Les dentistes ambulants sévissent !
L’agitation
bat son plein dans la rue Nahia du quartier populaire de
Boulaq Al-Dakrour ... La chaleur est écrasante. Les cafés
sont bondés. Les commerçants s’activent, circulent de tous
côtés. Chacun propose sa marchandise. Ici du poisson, là du
raisin, plus loin des vêtements ... Puis, un homme, dont
l’allure tranche d’avec les habitués, fait son apparition
dans la rue. Vêtu simplement, avec juste un sac à la main,
lui aussi propose ses services : « Qui veut des dents ?
J’arrange les dents et je répare toute la bouche »,
clame-t-il avec un accent qui attire l’oreille des
habitants, laissant penser qu’il est syrien ou palestinien.
Son premier tour de piste ne lui a pas permis de décrocher
un client, mais il s’attable au café, observe la dentition
de chacun, moyen pour lui de déterminer son patient
potentiel.

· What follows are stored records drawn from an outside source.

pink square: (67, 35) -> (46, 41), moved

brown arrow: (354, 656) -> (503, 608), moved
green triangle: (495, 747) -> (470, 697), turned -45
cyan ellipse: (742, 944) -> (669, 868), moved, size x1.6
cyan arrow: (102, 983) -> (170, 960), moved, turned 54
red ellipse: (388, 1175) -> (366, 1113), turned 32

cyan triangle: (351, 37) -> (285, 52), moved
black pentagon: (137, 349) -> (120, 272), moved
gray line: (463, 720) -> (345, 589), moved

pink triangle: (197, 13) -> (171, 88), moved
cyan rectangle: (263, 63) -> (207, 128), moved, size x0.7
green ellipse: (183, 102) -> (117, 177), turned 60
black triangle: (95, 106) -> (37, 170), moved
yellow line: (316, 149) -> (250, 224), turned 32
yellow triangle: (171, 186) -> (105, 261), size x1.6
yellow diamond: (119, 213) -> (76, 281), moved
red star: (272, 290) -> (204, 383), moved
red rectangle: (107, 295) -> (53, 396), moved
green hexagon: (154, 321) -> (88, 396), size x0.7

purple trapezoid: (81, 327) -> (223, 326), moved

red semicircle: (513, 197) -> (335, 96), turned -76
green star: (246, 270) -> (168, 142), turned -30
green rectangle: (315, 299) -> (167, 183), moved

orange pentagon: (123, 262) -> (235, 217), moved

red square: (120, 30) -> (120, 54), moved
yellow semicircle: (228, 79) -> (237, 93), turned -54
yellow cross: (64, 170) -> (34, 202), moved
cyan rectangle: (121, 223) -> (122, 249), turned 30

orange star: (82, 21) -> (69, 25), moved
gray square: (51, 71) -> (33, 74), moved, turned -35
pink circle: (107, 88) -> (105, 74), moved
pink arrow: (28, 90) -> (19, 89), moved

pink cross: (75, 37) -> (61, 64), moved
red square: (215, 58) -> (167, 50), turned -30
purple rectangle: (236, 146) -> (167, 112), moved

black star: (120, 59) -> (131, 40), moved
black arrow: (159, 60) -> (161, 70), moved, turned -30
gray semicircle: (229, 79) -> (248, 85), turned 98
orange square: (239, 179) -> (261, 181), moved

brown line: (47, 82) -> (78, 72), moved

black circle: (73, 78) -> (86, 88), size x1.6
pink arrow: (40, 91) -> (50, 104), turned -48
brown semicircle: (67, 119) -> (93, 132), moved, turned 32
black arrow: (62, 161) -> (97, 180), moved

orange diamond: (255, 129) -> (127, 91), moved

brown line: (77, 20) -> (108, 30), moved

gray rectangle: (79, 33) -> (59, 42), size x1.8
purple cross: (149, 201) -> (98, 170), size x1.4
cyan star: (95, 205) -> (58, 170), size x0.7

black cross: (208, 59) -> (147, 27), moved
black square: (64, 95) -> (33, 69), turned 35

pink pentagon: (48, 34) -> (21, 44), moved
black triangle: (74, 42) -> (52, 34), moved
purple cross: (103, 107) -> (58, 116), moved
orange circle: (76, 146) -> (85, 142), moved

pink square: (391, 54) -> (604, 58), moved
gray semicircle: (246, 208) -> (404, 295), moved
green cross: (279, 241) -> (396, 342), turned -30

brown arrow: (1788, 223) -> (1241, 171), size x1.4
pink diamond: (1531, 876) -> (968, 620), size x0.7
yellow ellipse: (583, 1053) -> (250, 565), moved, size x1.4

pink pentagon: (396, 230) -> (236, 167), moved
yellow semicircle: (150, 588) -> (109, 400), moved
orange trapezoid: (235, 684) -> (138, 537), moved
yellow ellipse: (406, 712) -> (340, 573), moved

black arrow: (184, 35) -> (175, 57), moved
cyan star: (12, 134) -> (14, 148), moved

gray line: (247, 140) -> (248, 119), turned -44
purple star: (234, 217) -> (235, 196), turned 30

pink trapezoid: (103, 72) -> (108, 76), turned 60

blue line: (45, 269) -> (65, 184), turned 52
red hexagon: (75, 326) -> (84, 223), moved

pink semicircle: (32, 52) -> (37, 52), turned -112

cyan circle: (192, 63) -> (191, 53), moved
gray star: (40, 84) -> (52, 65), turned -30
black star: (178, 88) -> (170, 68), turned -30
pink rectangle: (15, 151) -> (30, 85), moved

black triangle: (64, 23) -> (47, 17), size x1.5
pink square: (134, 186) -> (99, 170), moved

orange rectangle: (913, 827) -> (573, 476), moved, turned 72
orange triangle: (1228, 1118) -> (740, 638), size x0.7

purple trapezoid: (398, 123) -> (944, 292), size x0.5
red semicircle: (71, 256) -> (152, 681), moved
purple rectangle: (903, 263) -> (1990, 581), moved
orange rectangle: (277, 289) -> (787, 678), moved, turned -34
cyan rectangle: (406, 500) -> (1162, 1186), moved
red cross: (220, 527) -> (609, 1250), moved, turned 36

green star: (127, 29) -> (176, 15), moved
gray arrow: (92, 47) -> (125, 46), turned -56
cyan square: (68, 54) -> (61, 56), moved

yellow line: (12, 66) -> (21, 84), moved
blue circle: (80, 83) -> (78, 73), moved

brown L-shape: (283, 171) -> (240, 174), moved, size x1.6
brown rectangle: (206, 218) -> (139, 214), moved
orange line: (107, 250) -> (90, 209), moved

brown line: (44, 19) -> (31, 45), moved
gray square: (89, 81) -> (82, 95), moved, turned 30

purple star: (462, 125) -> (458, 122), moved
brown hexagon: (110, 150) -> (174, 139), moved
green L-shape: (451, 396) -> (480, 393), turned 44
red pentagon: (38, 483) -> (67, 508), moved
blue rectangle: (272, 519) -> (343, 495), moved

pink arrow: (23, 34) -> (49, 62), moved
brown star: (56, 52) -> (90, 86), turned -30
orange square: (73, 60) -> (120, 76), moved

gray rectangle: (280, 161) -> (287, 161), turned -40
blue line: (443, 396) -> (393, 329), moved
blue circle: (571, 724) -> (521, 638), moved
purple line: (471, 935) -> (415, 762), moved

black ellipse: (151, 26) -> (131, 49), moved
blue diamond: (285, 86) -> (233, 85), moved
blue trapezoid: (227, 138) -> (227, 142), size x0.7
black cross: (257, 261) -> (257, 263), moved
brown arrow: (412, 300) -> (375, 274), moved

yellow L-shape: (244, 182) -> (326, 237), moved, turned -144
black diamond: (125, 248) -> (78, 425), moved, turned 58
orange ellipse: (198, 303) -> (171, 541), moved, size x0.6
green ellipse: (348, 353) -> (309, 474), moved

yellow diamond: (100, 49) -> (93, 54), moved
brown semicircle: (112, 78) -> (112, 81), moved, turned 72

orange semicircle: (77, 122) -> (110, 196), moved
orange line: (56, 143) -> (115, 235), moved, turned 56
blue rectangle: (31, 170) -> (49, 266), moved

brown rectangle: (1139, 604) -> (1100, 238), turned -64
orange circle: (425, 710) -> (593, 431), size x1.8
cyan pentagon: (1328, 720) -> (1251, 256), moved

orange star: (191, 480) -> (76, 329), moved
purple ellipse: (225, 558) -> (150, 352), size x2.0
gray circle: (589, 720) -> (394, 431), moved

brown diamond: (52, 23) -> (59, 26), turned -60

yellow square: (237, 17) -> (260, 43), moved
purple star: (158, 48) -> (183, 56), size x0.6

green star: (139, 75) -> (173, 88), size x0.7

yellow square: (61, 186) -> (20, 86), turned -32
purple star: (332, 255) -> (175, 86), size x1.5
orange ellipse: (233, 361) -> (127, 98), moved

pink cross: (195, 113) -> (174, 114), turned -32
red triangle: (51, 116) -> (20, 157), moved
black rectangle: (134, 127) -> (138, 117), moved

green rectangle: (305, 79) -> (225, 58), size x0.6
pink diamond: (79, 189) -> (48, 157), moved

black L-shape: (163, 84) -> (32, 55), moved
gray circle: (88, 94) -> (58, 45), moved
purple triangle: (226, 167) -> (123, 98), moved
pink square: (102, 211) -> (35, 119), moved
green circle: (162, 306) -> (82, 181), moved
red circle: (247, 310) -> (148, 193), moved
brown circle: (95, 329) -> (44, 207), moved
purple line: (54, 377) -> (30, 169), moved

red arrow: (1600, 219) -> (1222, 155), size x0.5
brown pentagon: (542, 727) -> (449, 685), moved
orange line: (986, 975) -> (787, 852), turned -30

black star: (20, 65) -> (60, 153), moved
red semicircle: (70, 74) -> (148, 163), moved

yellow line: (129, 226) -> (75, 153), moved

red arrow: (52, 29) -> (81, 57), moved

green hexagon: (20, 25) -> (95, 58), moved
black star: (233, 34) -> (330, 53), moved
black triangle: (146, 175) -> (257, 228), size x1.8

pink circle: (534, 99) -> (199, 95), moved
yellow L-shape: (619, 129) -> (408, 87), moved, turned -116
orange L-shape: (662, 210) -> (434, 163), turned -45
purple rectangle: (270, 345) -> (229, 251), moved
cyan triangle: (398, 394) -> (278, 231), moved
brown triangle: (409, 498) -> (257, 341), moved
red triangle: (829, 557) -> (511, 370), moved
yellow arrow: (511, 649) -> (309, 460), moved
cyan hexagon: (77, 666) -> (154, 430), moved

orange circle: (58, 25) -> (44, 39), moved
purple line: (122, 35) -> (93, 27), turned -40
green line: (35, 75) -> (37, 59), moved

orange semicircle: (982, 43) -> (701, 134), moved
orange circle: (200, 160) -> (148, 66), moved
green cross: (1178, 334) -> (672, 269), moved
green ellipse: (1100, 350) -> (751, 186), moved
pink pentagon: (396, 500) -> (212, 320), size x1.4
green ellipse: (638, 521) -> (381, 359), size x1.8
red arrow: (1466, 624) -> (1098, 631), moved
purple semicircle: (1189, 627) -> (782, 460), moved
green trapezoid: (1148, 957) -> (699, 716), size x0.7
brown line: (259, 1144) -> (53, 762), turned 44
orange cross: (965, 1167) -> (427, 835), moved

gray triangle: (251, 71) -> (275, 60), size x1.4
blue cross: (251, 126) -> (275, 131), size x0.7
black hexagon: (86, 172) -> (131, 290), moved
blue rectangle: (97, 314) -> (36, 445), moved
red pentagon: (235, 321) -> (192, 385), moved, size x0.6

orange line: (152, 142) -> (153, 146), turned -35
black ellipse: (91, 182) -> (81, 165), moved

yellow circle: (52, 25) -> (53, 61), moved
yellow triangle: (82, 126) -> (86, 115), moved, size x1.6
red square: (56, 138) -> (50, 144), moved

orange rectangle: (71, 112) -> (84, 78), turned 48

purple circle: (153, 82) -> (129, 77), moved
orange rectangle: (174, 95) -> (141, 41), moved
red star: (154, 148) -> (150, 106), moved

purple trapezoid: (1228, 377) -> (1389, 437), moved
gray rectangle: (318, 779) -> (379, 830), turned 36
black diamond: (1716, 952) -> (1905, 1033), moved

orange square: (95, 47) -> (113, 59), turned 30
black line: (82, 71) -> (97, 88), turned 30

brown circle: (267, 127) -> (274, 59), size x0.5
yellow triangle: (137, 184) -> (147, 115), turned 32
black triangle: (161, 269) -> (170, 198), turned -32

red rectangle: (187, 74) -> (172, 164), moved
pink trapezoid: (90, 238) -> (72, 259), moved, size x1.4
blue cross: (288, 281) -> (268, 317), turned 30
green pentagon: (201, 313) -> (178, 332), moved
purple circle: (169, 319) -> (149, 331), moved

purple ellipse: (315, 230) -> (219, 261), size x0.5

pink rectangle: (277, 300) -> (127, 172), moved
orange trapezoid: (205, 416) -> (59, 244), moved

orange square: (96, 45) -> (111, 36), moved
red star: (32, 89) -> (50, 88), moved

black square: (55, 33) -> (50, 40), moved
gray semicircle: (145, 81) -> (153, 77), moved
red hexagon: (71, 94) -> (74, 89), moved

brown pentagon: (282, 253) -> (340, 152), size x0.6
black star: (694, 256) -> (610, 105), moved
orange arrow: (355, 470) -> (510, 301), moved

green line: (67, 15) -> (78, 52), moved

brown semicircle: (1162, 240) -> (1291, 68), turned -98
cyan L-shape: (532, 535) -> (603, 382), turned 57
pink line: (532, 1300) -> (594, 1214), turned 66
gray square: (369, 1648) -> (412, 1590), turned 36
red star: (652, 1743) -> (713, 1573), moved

Puis, il engage la conversation avec ses voisins
comme si de rien n’était, et petit à petit, revient à son
affaire : « Je vois que ton incisive est prête à tomber,
elle semble infectée, si tu veux je peux la soigner ... et
même la remplacer par cette couronne en or. L’arrachage de
dent 10 L.E. Le plombage 15 L.E. La couronne pour 15 L.E. Le
tout pour 40 L.E., soit même pas le prix de la consultation.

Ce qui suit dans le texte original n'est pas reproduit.